Poste aperte solo la mattina: fra i cittadini c’è chi chiede che gli uffici prevedano anche aperture pomeridiane. Anche per evitare code all’aperto in pieno inverno. In conseguenza all’emergenza da Covid-19 allo scorso 4 maggio infatti le Poste di Casale hanno riaperto i battenti secondo un orario di accesso che contempla solo la mattina, compreso il sabato.
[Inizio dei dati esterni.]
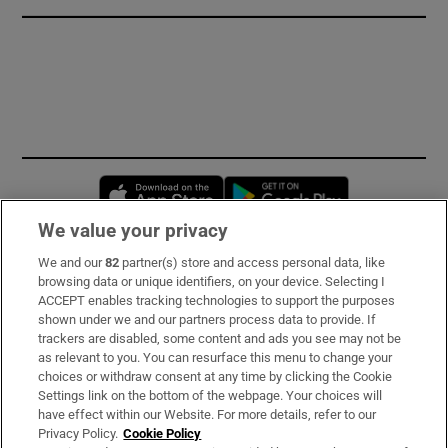
Opens in new window
Opens in new 
We value your privacy
We and our
82
partner(s) store and access personal data, like
Subscribe
browsing data or unique identifiers, on your device. Selecting I
ACCEPT enables tracking technologies to support the purposes
Support
shown under we and our partners process data to provide. If
trackers are disabled, some content and ads you see may not be
About Us
as relevant to you. You can resurface this menu to change your
choices or withdraw consent at any time by clicking the Cookie
Irish Times Products & Services
Settings link on the bottom of the webpage. Your choices will
have effect within our Website. For more details, refer to our
Privacy Policy.
Cookie Policy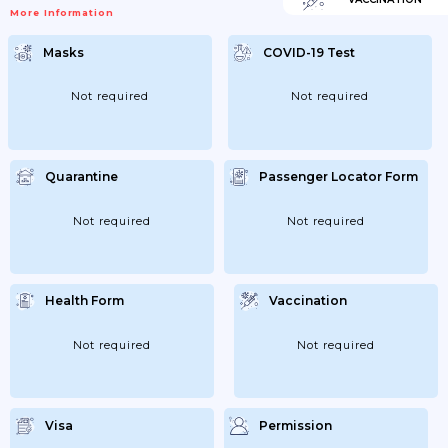
More Information
Masks
COVID-19 Test
Not required
Not required
Quarantine
Passenger Locator Form
Not required
Not required
Health Form
Vaccination
Not required
Not required
Visa
Permission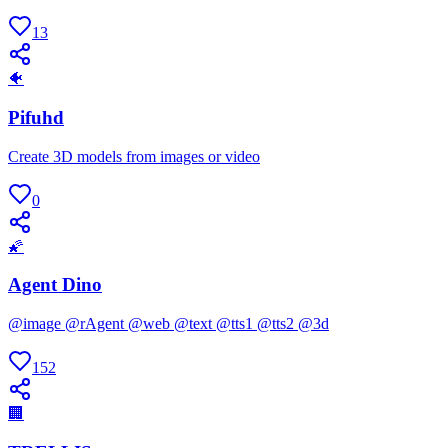
13
🐠
Pifuhd
Create 3D models from images or video
0
🌠
Agent Dino
@image @rAgent @web @text @tts1 @tts2 @3d
152
🏢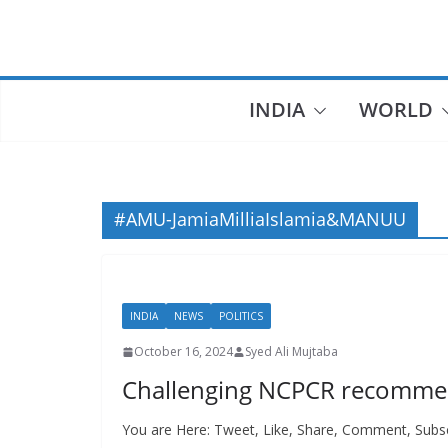
Skip
to
content
INDIA
WORLD
#AMU-JamiaMilliaIslamia&MANUU
INDIA
NEWS
POLITICS
October 16, 2024
Syed Ali Mujtaba
Challenging NCPCR recommen
You are Here: Tweet, Like, Share, Comment, Subsc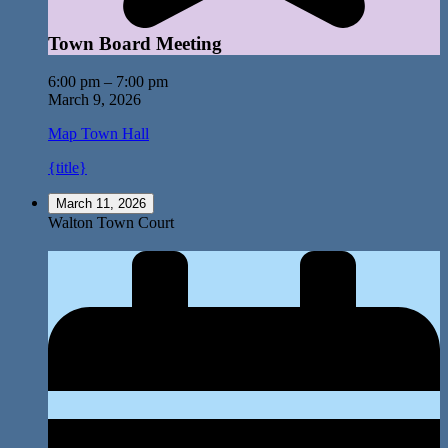
Town Board Meeting
6:00 pm
–
7:00 pm
March 9, 2026
Map
Town Hall
{title}
March 11, 2026
Walton Town Court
Niente pomeriggi però con qualche disagio soprattutto per chi lavora.

Nel dettaglio, gli orari di apertura indicano sportelli attivi dal lunedì al venerdì, dalle 8.20 alle 13.35, e il sabato dalle 8.20 alle 12.35. «Mi è capitato più di una volta di venire in Posta, ma di dover aspettare fuori in coda – racconta una donna in attesa del suo turno -, credo che aprire un pomeriggio o due a settimana possa aiutare a diversificare gli orari di arrivo degli utenti, andando anche incontro a chi, col lavoro, fatica ad andare in Posta la mattina oggettivamente, a meno che non abbia la possibilità di fare una corsa in pausa pranzo. «Io vengo da San Colombano, ma lavoro in zona Casale – spiega una signora –, pertanto mi rivolgo a questo ufficio postale: devo ammettere che qui ci sono più sportelli e il personale cerca di essere veloce, per evitare che si formino attese troppo lunghe, ma di certo introdurre qualche apertura pomeridiana renderebbe tutto più semplice».

Parole condivise da un uomo che osserva: «Nel pomeriggio comunque si lavora dentro l’ufficio, ma non è aperto al pubblico». Mentre si dirige verso lo sportello esterno del Postamat, qualcun altro però fa notare: «Io utilizzo per lo più il Postamat e rispetto a dieci anni fa, molte cose in Posta non le faccio più ormai, dunque l’orario mattutino non mi crea problemi». E un nonno aggiunge: «Ci sono giorni, come il lunedì, che è giorno di mercato, in cui c’è più gente, poi ci sono mattine più tranquille, ma anche a me è capitato di stare in fila, più che altro bisogna pensare che fra poco comincia l’inverno». Non appena il numero di persone comincia a crescere però, dagli uffici postali si affaccia sempre qualche operatore a ricordare di mantenere le distanze ed evitare assembramenti. Così c’è chi attende sugli scalini, chi sul marciapiedi ai lati, chi sullo spazio verde fra gli stalli per le auto.